David Lemelin présente sa chronique Droit de citéDavid Lemelin (Photo : Archives Carrefour de Québec)

Ainsi donc, le tramway bousculera la vie des gens qui tiennent à l’auto. C’est du moins ce que l’on peut conclure du document conservé loin des regards par l’administration Marchand. Dans cette analyse, on apprend que le scénario de rue partagée sur René-Lévesque pourrait doubler le temps de parcours des automobilistes qui emprunteraient Grande Allée et Laurier. Et la vie sera très compliquée dans les rues de transition, tout autour.

Par David Lemelin

L’analyse d’impact réalisée par la Ville en septembre n’a pas été rendue publique, malgré l’ouverture à la discussion manifestée par le maire. Le document date de septembre, donc avant l’élection, et personne n’a eu envie de le sortir, incidemment…

Pourquoi?

Je pense que l’envie de plaire à tout le monde de Marchand lui joue un vilain tour. En politique, c’est impossible. Or, dès son entrée en campagne, il a essayé de ménager tout le monde : tramway, peut-être, mais troisième lien aussi, du transport collectif, mais de la place pour l’auto aussi, j’aime l’environnement, mais je veux du développement, etc.
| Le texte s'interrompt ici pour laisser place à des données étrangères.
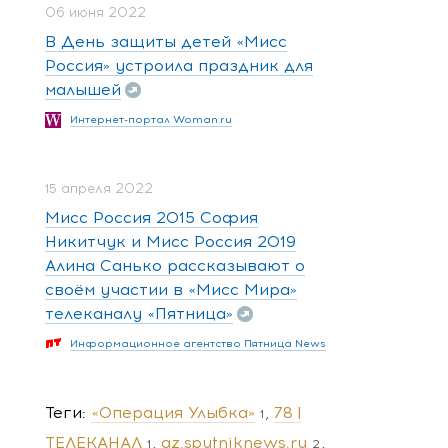
06 июня 2022
В День защиты детей «Мисс
Россия» устроила праздник для
малышей
Интернет-портал Woman.ru
15 апреля 2022
Мисс Россия 2015 София
Никитчук и Мисс Россия 2019
Алина Санько рассказывают о
своём участии в «Мисс Мира»
телеканалу «Пятница»
Информационное агентство Пятница News
Теги
«Операция Улыбка»
78 |
1
ТЕЛЕКАНАЛ
az.sputniknews.ru
1
2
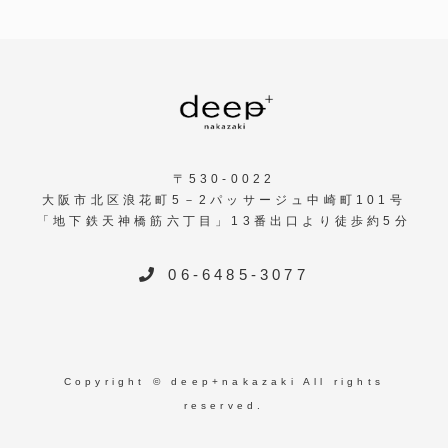
〒530-0022
大阪市北区浪花町5－2パッサージュ中崎町101号
「地下鉄天神橋筋六丁目」13番出口より徒歩約5分
06-6485-3077
Copyright © deep+nakazaki All rights
reserved.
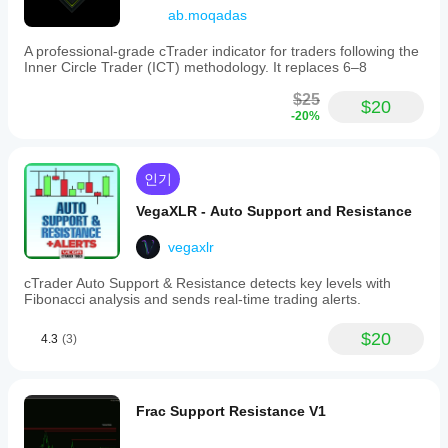
ab.moqadas
A professional-grade cTrader indicator for traders following the
Inner Circle Trader (ICT) methodology. It replaces 6–8
$25
$20
-20%
인기
VegaXLR - Auto Support and Resistance
vegaxlr
cTrader Auto Support & Resistance detects key levels with
Fibonacci analysis and sends real-time trading alerts.
$20
4.3
(3)
Frac Support Resistance V1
Ça s’appelle la quadrature du cercle, en géométrie. Le genre de défi qui semble possible et qui, finalement, ne fait que donner l’impression qu’on ne sait pas ce qu’on veut et ce qu’on dit. 

Marchand semble à ce point chamboulé à l’idée de déplaire à la radio qu’il a choisi d’y placer de la pub et qu’il fait régulièrement des déclarations formulées pour éviter de bousculer ce public de choix. Alors, on comprend qu’il lui paraisse dangereux de jouer sur la table la carte du parcours automobiliste perturbé. Ça fait peur. En tout cas, il a peur.
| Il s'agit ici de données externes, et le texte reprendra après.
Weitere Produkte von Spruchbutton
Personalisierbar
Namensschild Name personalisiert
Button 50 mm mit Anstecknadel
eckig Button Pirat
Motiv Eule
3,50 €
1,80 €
Alors, manque de transparence? Oui, bien sûr. Calcul politique? Oui, bien sûr. Ce n’est pas parce qu’on se présente comme « nouveau » que l’on ne fait pas comme les autres. À la mairie, on a choisi d’éviter cette chaleur jusqu’à ce qu’on ne puisse plus l’éviter. 
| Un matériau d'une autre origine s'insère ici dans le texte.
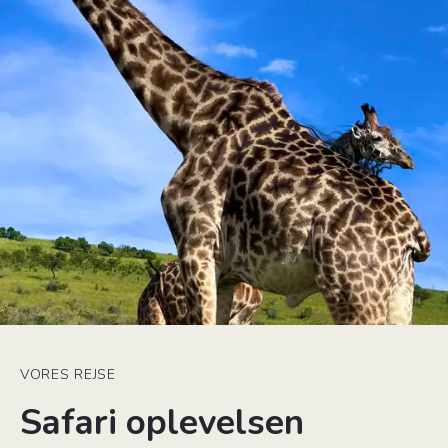
VORES REJSE
Safari oplevelsen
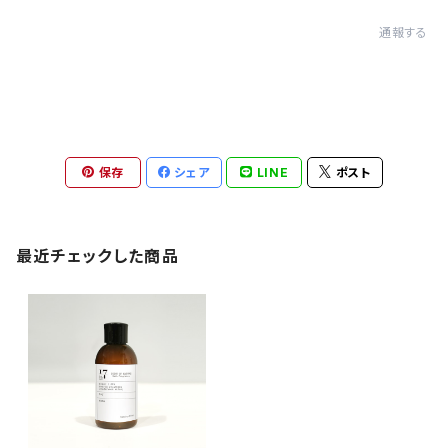
通報する
保存
シェア
LINE
ポスト
最近チェックした商品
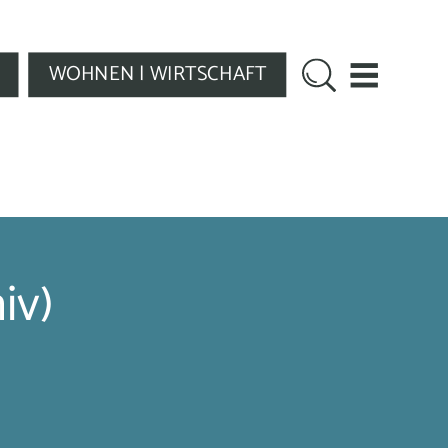
WOHNEN | WIRTSCHAFT
iv)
Bin, voilà. La chaleur est là.

En vérité, il faudra dès que possible admettre une évidence : le réseau structurant bousculera les habitudes, il changera la donne. Il fera beaucoup d’heureux et beaucoup de malheureux. 

Promettre un réseau structurant et une appli pour que tout le monde puisse choisir son mode de transport sans impact les uns sur les autres était, au mieux, naïf. En vérité, le virage dans lequel Québec doit s’engager réduira forcément la grandeur du trône de la voiture. Le modèle de l’auto en solo est rendu au bout. On ne peut pas avoir le char et l’argent du char. C’est impossible. Ça, ce n’est pas une guerre à l’auto, c’est du réalisme pur.

En fait, ça prenait le courage de le dire. Or, en politique, on n’a de courage que ce que les calculs permettent. Quand on cessera de calculer en fonction des humeurs et qu’on pensera aux gains collectifs totaux, on se défera d’un lourd poids qui nuit largement à la transparence, si chère aux yeux démocratiques.